Meski memiliki habitatnya sendiri yang penuh dengan tumbuhan dalam air dan makhluk laut, paus harus muncul ke permukaan laut untuk menghirup oksigen dari waktu ke waktu atau ia akan mati. Meskipun paus tidak tahu banyak tentang dunia di atas laut, ia perlu terus berhubungan dengan dunia itu agar dapat bertahan hidup.
Saya pun terkadang merasa seperti paus, karena saya perlu menghirup udara rohani secara teratur agar tetap hidup. Namun tak ada pembagian yang jelas antara dunia natural dengan supernatural. Kita tidak menempati salah satu dunia saja. Segala yang saya lakukan sebagai orang Kristen—berdoa, beribadah, meneruskan kasih Allah kepada mereka yang sakit, membutuhkan, dan terpenjara—bersifat supernatural sekaligus natural.
Allah yang menciptakan dunia yang kelihatan ini selalu aktif menopang ciptaan-Nya dan membuka jalan bagi kita untuk menghampiri Dia yang tidak kelihatan.
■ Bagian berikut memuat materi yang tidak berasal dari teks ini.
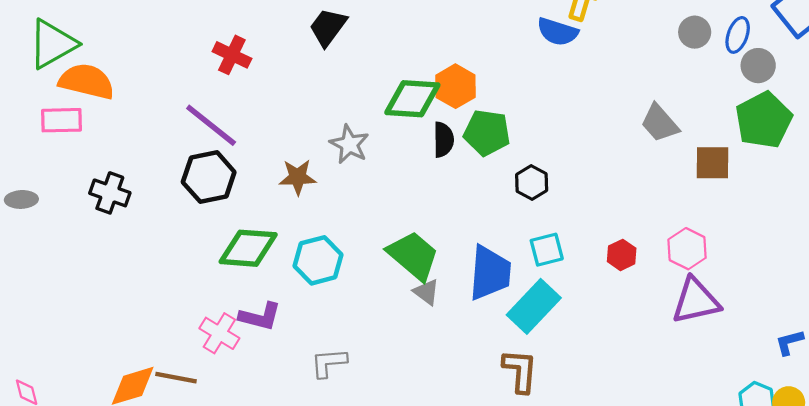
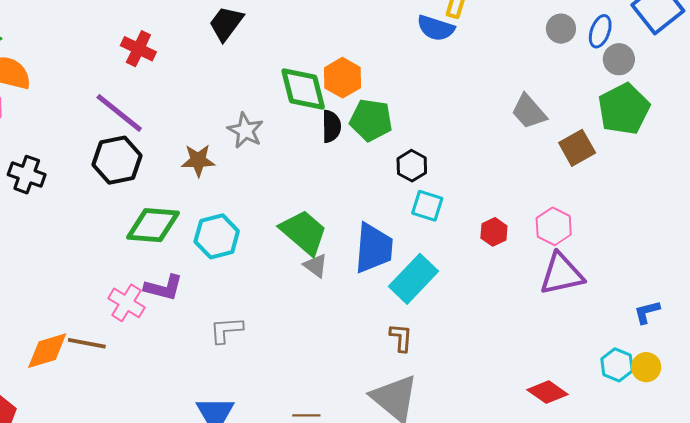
green diamond: (412, 99) -> (303, 89), turned 72
brown square: (713, 163) -> (577, 148), turned -30
cyan square: (547, 250) -> (427, 206), moved, turned 32
brown L-shape: (520, 371) -> (401, 338), size x0.7

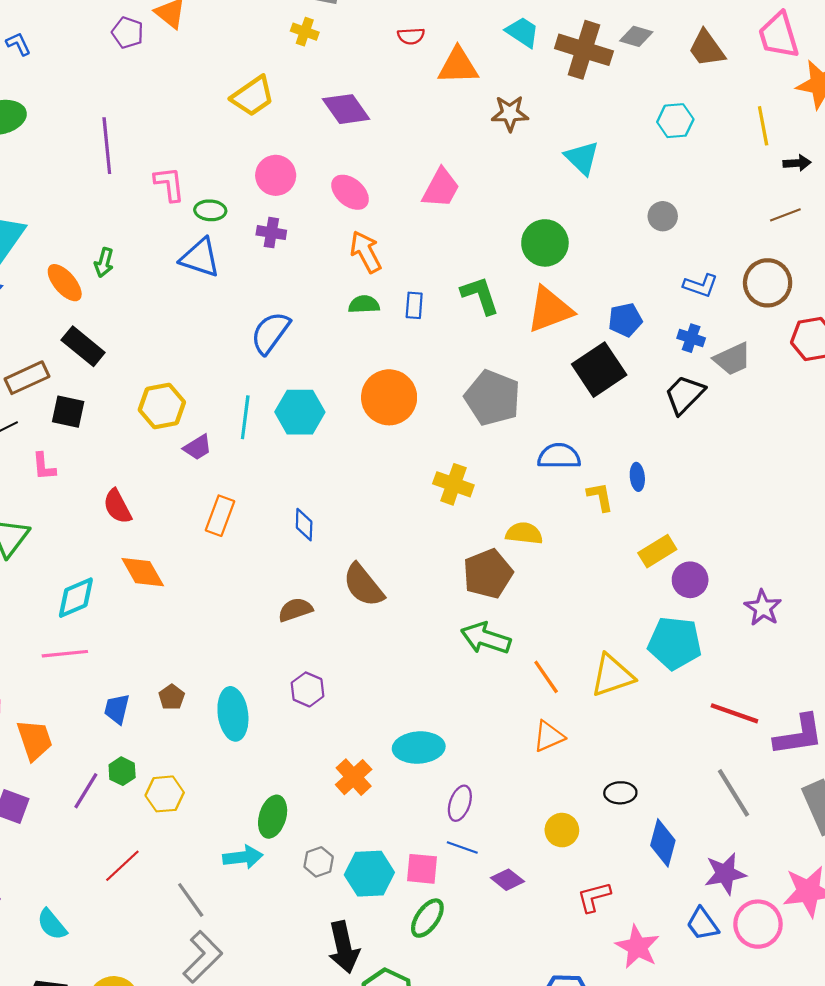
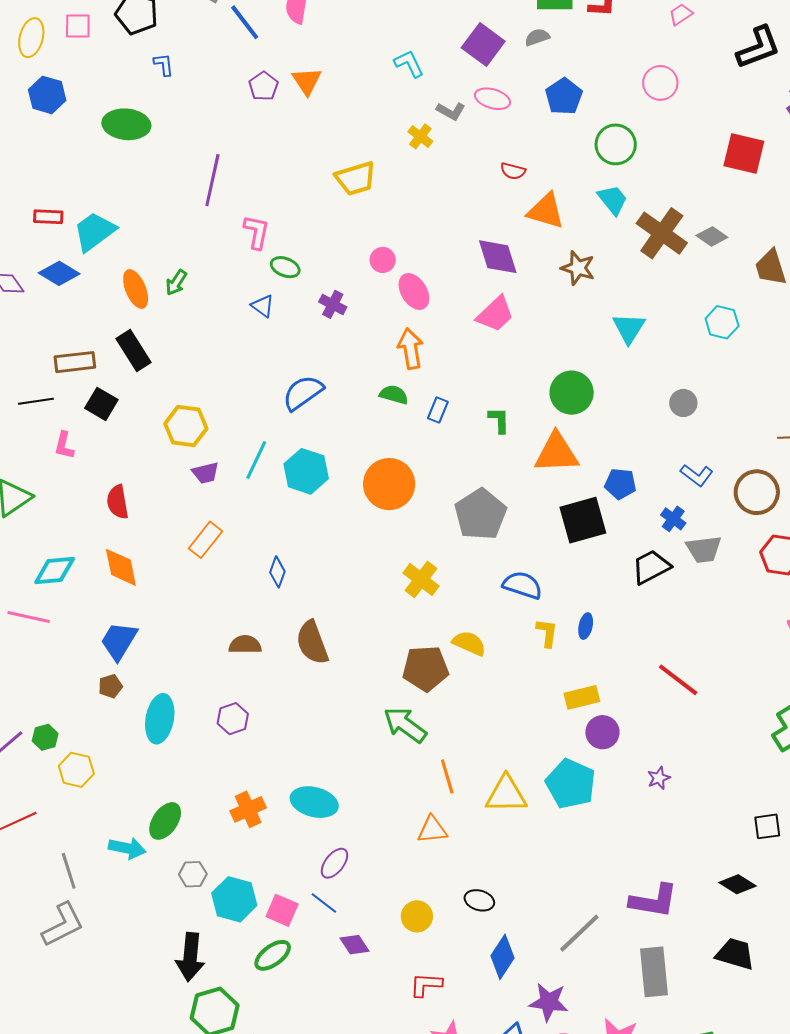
purple diamond: (346, 109) -> (498, 257), moved
pink circle: (276, 175) -> (383, 260), moved, size x0.7
blue triangle: (200, 258) -> (263, 306), size x0.6
green L-shape: (480, 295) -> (499, 420), size x0.7
purple star: (763, 608) -> (659, 778), size x0.7
blue trapezoid: (117, 709) -> (119, 641), moved, size x1.4
red line: (734, 713) -> (678, 680), moved
gray line: (734, 793) -> (579, 933), turned 60

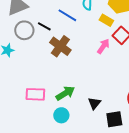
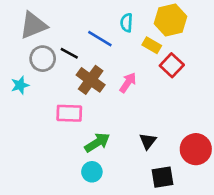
pink arrow: (103, 46) -> (128, 83), moved
pink rectangle: (35, 94) -> (69, 113), moved
black triangle: (94, 103) -> (148, 141), moved

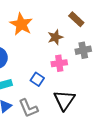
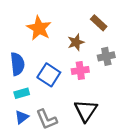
blue square: (37, 79) -> (49, 75), moved, size x1.5

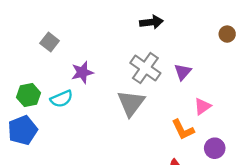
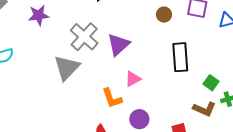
purple star: (82, 72) -> (39, 15), moved
purple triangle: (183, 72) -> (118, 45), size x1.4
Paulus menulis, “Kamu yang dahulu hidup jauh dari Allah dan yang memusuhi-Nya dalam hati dan pikiran seperti yang nyata dari perbuatanmu yang jahat, sekarang diperdamaikan-Nya, di dalam tubuh jasmani Kristus oleh kematian-Nya” (Kol. 1:21-22).
Setiap perbuatan kita berlangsung dalam dunia yang kelihatan, yang kita bisa raba, cium, dan lihat. Namun Sang Pencipta dan Penopang dari segala sesuatu telah memberi jalan bagi kita untuk dapat menghirup udara rohani yang kita butuhkan dan rindukan. —PDY
Takhta Allah selalu terbuka bagi anak-anak-Nya.